## [Try it]
Except for the pictures, retype the records that follow exactly.

Document structure recognition data

_____

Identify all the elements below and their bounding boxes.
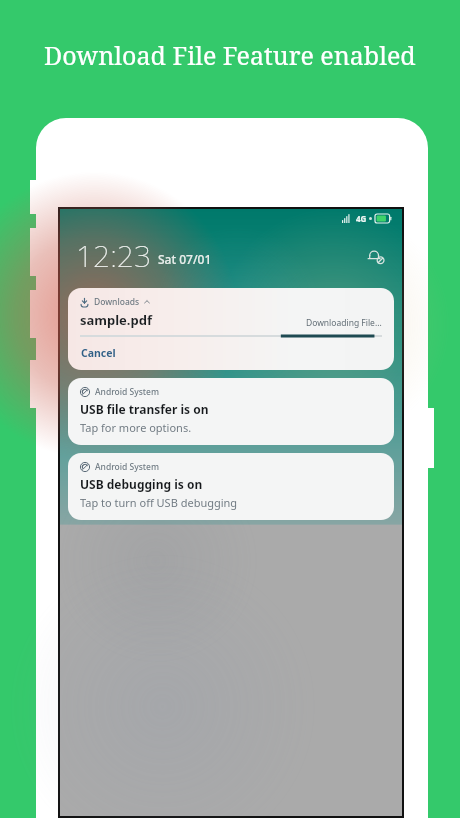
button[interactable]: Downloads <box>68 288 394 370</box>
staticText: Sat 07/01 <box>158 251 212 267</box>
button[interactable]: Android System <box>68 378 394 445</box>
staticText: Download File Feature enabled <box>44 38 416 72</box>
staticText: Cancel <box>81 346 116 360</box>
staticText: USB debugging is on <box>80 476 203 492</box>
button[interactable]: Silence notifications <box>364 244 388 268</box>
staticText: Android System <box>95 461 160 473</box>
staticText: 12:23 <box>76 235 151 276</box>
staticText: Android System <box>95 386 160 398</box>
button[interactable]: Android System <box>68 453 394 520</box>
staticText: USB file transfer is on <box>80 401 209 417</box>
staticText: Downloads <box>94 296 140 308</box>
staticText: sample.pdf <box>80 311 152 329</box>
staticText: 4G <box>356 213 367 224</box>
staticText: Tap to turn off USB debugging <box>80 495 238 510</box>
button[interactable]: Cancel <box>80 345 117 361</box>
staticText: Downloading File... <box>306 317 382 329</box>
staticText: Tap for more options. <box>80 420 192 435</box>
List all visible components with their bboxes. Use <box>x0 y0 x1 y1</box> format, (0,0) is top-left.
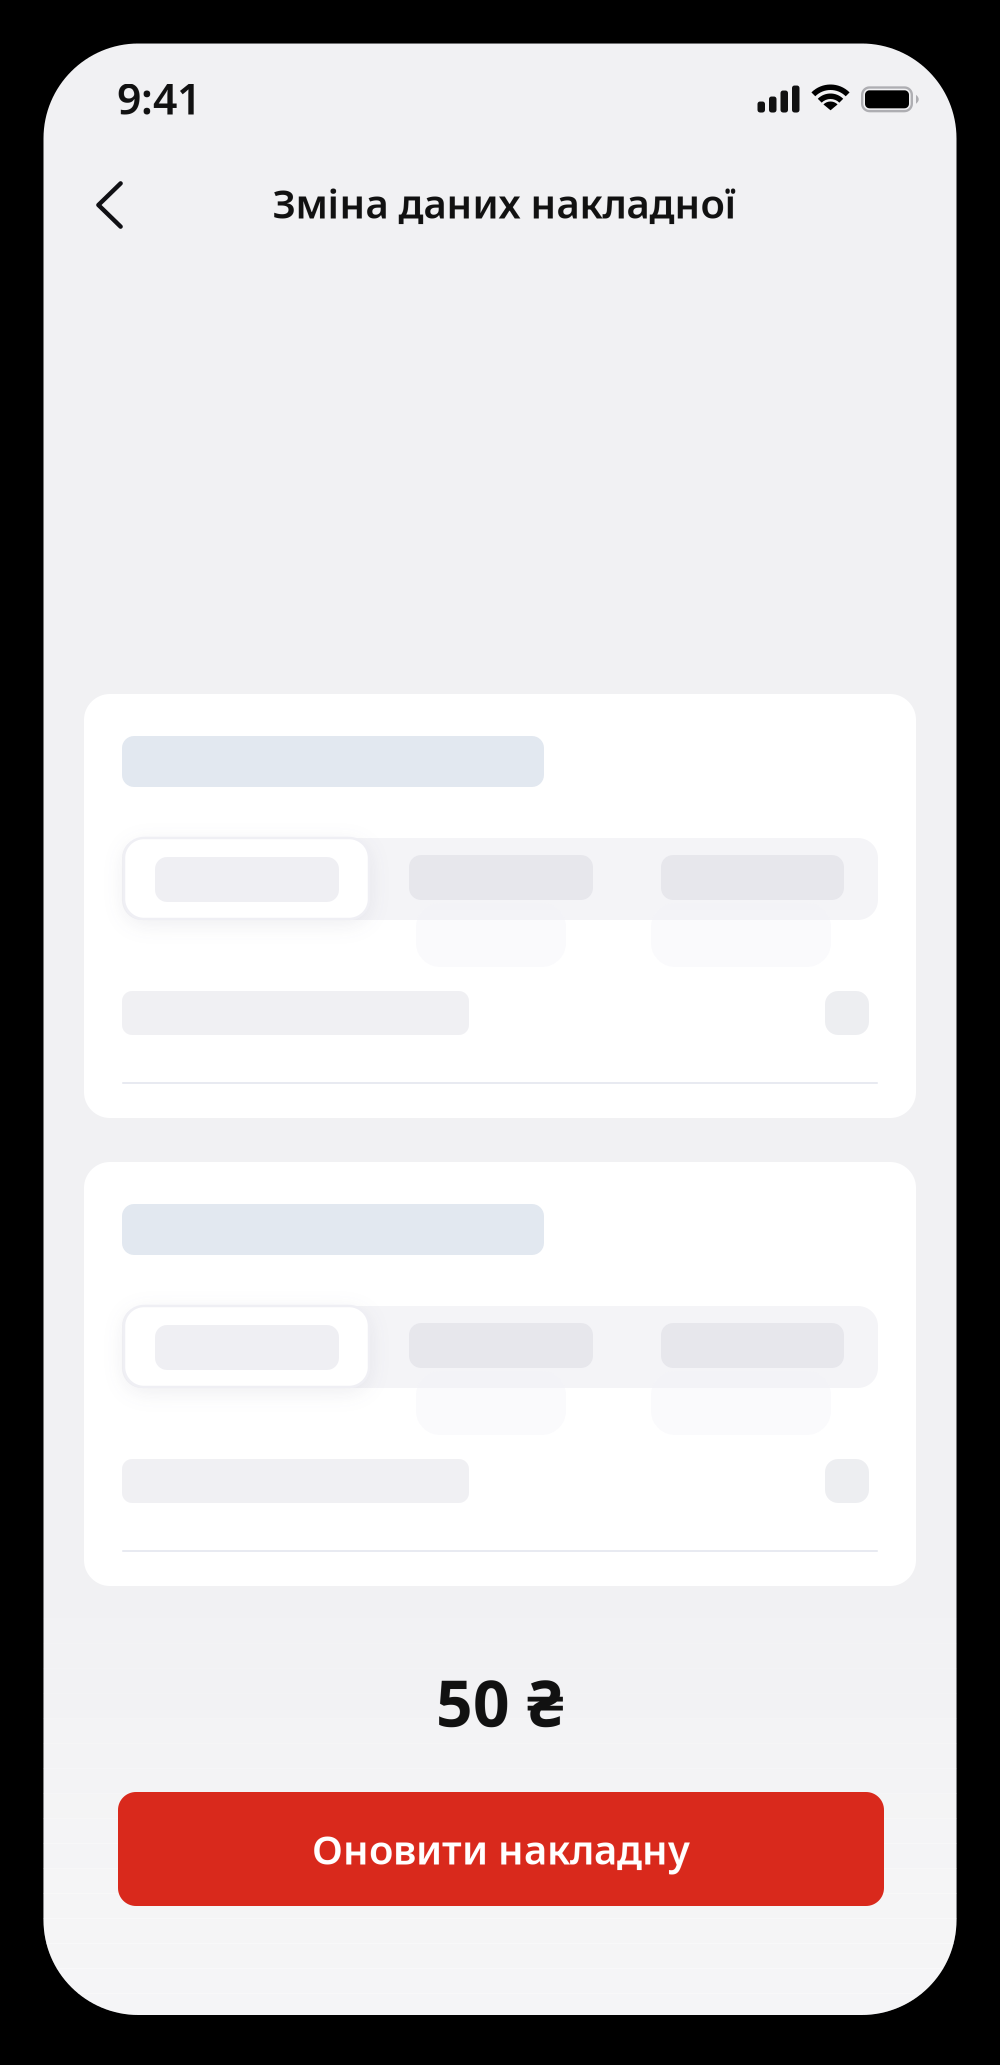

_____

## [Result of this exercise]
Identify all the elements below and their bounding boxes.
button[interactable]: Downloads <box>68 288 394 370</box>
staticText: Sat 07/01 <box>158 251 212 267</box>
button[interactable]: Android System <box>68 378 394 445</box>
staticText: Download File Feature enabled <box>44 38 416 72</box>
staticText: Cancel <box>81 346 116 360</box>
staticText: USB debugging is on <box>80 476 203 492</box>
button[interactable]: Silence notifications <box>364 244 388 268</box>
staticText: Android System <box>95 461 160 473</box>
staticText: 12:23 <box>76 235 151 276</box>
staticText: Android System <box>95 386 160 398</box>
button[interactable]: Android System <box>68 453 394 520</box>
staticText: USB file transfer is on <box>80 401 209 417</box>
staticText: Downloads <box>94 296 140 308</box>
staticText: sample.pdf <box>80 311 152 329</box>
staticText: 4G <box>356 213 367 224</box>
staticText: Tap to turn off USB debugging <box>80 495 238 510</box>
button[interactable]: Cancel <box>80 345 117 361</box>
staticText: Downloading File... <box>306 317 382 329</box>
staticText: Tap for more options. <box>80 420 192 435</box>
List all visible components with their bboxes. Use <box>x0 y0 x1 y1</box> format, (0,0) is top-left.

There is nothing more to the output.